● Your instructions
The entries below must be repeated exactly. None may be skipped.

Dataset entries
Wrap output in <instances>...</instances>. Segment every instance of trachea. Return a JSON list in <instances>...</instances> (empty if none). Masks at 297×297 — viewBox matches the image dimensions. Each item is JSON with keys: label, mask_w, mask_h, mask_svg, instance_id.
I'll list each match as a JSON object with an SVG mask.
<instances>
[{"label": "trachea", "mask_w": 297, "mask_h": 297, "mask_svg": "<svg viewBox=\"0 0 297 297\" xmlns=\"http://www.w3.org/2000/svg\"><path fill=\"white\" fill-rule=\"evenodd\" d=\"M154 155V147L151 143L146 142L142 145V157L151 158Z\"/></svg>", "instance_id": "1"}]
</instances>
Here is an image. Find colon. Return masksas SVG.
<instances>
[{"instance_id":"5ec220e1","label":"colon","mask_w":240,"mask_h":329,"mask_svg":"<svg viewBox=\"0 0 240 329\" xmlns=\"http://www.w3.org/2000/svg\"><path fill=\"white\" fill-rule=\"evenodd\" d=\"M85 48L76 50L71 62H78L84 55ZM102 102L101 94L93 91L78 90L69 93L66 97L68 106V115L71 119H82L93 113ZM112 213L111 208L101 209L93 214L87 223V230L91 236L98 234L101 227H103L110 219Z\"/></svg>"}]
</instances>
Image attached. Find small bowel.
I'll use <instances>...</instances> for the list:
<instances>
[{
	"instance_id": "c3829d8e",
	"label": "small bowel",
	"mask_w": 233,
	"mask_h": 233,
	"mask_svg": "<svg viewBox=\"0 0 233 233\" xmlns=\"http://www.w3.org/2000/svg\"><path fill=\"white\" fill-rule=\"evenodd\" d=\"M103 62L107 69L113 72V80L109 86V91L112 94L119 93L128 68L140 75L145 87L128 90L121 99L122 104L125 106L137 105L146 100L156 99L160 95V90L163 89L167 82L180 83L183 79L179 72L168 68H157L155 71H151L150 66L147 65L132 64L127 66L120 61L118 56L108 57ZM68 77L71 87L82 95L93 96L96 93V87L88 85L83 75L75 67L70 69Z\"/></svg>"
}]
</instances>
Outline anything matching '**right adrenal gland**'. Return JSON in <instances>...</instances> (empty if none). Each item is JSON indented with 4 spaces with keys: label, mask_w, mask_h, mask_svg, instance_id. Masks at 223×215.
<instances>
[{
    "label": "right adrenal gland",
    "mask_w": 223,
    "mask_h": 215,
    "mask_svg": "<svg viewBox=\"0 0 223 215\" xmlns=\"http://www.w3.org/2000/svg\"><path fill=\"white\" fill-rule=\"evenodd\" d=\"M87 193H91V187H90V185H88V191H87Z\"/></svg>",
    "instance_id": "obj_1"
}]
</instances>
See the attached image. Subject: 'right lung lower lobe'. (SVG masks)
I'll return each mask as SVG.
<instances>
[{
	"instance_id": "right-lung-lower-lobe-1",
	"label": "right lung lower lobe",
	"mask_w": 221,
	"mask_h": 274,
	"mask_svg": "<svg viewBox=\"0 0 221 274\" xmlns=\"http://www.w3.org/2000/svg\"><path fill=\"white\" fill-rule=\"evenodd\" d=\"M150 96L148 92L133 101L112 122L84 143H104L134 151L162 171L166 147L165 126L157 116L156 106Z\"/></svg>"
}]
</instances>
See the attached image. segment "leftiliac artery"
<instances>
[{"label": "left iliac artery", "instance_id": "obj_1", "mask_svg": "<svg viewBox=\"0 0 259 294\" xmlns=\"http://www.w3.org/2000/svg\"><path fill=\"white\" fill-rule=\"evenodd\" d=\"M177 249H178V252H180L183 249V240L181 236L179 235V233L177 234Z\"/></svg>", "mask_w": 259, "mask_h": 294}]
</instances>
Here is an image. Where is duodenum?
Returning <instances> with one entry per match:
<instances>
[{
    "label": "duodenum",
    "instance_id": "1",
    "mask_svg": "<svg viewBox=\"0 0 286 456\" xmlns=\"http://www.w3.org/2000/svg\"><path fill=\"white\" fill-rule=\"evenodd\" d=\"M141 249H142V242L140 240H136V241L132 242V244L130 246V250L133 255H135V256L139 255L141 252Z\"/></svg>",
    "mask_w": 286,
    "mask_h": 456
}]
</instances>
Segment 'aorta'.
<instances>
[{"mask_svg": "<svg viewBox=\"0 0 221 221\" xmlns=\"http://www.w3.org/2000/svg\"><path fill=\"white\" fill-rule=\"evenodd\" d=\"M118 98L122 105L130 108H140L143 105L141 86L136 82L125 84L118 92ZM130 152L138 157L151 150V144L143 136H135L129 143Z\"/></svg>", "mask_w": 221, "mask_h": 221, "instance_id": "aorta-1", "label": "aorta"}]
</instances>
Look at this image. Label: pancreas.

● Response for this exercise
Wrap output in <instances>...</instances>. Segment every instance of trachea. Return a JSON list in <instances>...</instances> (empty if none). Masks at 297×297 — viewBox matches the image dimensions. Each item is JSON with keys: label, mask_w, mask_h, mask_svg, instance_id.
I'll list each match as a JSON object with an SVG mask.
<instances>
[{"label": "trachea", "mask_w": 297, "mask_h": 297, "mask_svg": "<svg viewBox=\"0 0 297 297\" xmlns=\"http://www.w3.org/2000/svg\"><path fill=\"white\" fill-rule=\"evenodd\" d=\"M154 155V147L151 143L146 142L142 145V157L151 158Z\"/></svg>", "instance_id": "1"}]
</instances>
Here is an image. Find colon. Return masksas SVG.
<instances>
[{"instance_id":"5ec220e1","label":"colon","mask_w":240,"mask_h":329,"mask_svg":"<svg viewBox=\"0 0 240 329\" xmlns=\"http://www.w3.org/2000/svg\"><path fill=\"white\" fill-rule=\"evenodd\" d=\"M85 48L76 50L71 62H78L84 55ZM102 102L101 94L93 91L78 90L69 93L66 97L68 106V115L71 119H82L93 113ZM112 213L111 208L101 209L93 214L87 223V230L91 236L98 234L101 227H103L110 219Z\"/></svg>"}]
</instances>
Image attached. Find small bowel.
I'll use <instances>...</instances> for the list:
<instances>
[{
	"instance_id": "c3829d8e",
	"label": "small bowel",
	"mask_w": 233,
	"mask_h": 233,
	"mask_svg": "<svg viewBox=\"0 0 233 233\" xmlns=\"http://www.w3.org/2000/svg\"><path fill=\"white\" fill-rule=\"evenodd\" d=\"M103 62L107 69L113 72V80L109 86V91L112 94L119 93L128 68L140 75L145 87L128 90L121 99L122 104L125 106L137 105L146 100L156 99L160 95V90L163 89L167 82L180 83L183 79L179 72L168 68H157L155 71H151L150 66L147 65L132 64L127 66L120 61L118 56L108 57ZM68 77L71 87L82 95L93 96L96 93V87L88 85L83 75L75 67L70 69Z\"/></svg>"
}]
</instances>
Outline anything matching '**right adrenal gland**'. Return JSON in <instances>...</instances> (empty if none). Each item is JSON indented with 4 spaces with keys: label, mask_w, mask_h, mask_svg, instance_id. Masks at 223×215.
<instances>
[{
    "label": "right adrenal gland",
    "mask_w": 223,
    "mask_h": 215,
    "mask_svg": "<svg viewBox=\"0 0 223 215\" xmlns=\"http://www.w3.org/2000/svg\"><path fill=\"white\" fill-rule=\"evenodd\" d=\"M87 193H91V187H90V185H88V191H87Z\"/></svg>",
    "instance_id": "obj_1"
}]
</instances>
See the attached image. Subject: 'right lung lower lobe'. (SVG masks)
I'll return each mask as SVG.
<instances>
[{
	"instance_id": "right-lung-lower-lobe-1",
	"label": "right lung lower lobe",
	"mask_w": 221,
	"mask_h": 274,
	"mask_svg": "<svg viewBox=\"0 0 221 274\" xmlns=\"http://www.w3.org/2000/svg\"><path fill=\"white\" fill-rule=\"evenodd\" d=\"M150 96L148 92L133 101L112 122L84 143H104L134 151L162 171L166 147L165 126L157 116L156 106Z\"/></svg>"
}]
</instances>
See the attached image. segment "leftiliac artery"
<instances>
[{"label": "left iliac artery", "instance_id": "obj_1", "mask_svg": "<svg viewBox=\"0 0 259 294\" xmlns=\"http://www.w3.org/2000/svg\"><path fill=\"white\" fill-rule=\"evenodd\" d=\"M177 249H178V252H180L183 249V240L181 236L179 235V233L177 234Z\"/></svg>", "mask_w": 259, "mask_h": 294}]
</instances>
Here is an image. Where is duodenum?
Returning <instances> with one entry per match:
<instances>
[{
    "label": "duodenum",
    "instance_id": "1",
    "mask_svg": "<svg viewBox=\"0 0 286 456\" xmlns=\"http://www.w3.org/2000/svg\"><path fill=\"white\" fill-rule=\"evenodd\" d=\"M141 249H142V242L140 240H136V241L132 242V244L130 246V250L133 255H135V256L139 255L141 252Z\"/></svg>",
    "mask_w": 286,
    "mask_h": 456
}]
</instances>
Segment 'aorta'.
<instances>
[{"mask_svg": "<svg viewBox=\"0 0 221 221\" xmlns=\"http://www.w3.org/2000/svg\"><path fill=\"white\" fill-rule=\"evenodd\" d=\"M118 98L122 105L130 108H140L143 105L141 86L136 82L125 84L118 92ZM130 152L138 157L151 150V144L143 136H135L129 143Z\"/></svg>", "mask_w": 221, "mask_h": 221, "instance_id": "aorta-1", "label": "aorta"}]
</instances>
Look at this image. Label: pancreas.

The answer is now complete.